Now a word of admonition: Please don't hijack existing threads to ask a question that is quite unrelated to the topic at hand. The thing to do is to start a new thread with your questions. These sound like homework questions, so I would suggest posting them in our homework section.
 
  • #18
thank you and may i ask the proof of the poincare conjecture?
 
  • #19
Originally Posted by Xevarion
Another interesting question: how long can the period be, as a function of the size of the denominator? What is the average relationship?


97 has a period of 96 decimals. Looking into the matter, 257 has a period of 256 = 2^8. These are called "full reptend primes."

William Shanks found pi to 707 decimals, but was only correct to 527 of them; also worked out tables of the length of all reciprocals of primes to 20,00. Proceeds of the Royal Society, London, #22, 1874.

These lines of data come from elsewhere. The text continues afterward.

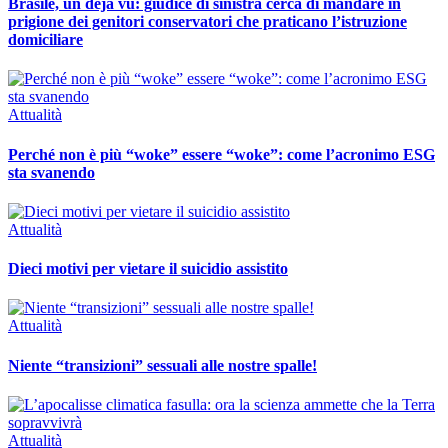
Brasile, un dejà vu: giudice di sinistra cerca di mandare in
prigione dei genitori conservatori che praticano l’istruzione
domiciliare
Attualità
Perché non è più “woke” essere “woke”: come l’acronimo ESG
sta svanendo
Attualità
Dieci motivi per vietare il suicidio assistito
Attualità
Niente “transizioni” sessuali alle nostre spalle!
Attualità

C R Greathouse: The length of the period of a/b (if a/b is in lowest terms) divides , so the length of the period of a/b is between 1 and b - 1.

The length of the period is the smallest power n such that 10^n==1 Mod b. So the length of the period is b-1 when 10 is a primitive root of b. Otherwise it is a divisor of b-1.

For example, Sloane's Table A046146, http://mathworld.wolfram.com/PrimitiveRoot.html lists 3 as the smallest primitive root of 7. BUT 3^6 Mod 7 is the same as 10^6 Mod 7, so the length of the period is 6. Similarly we can see that if 3 is the smallest primitive root of 17, we have 3==3+17==20 Mod 17. Looking at (20)^8==(2^8)(10)^8==(1)*10^8==-1. So that 10^16 is the smallest power of 10 congruent to 1. Thus the period of 17 is 16.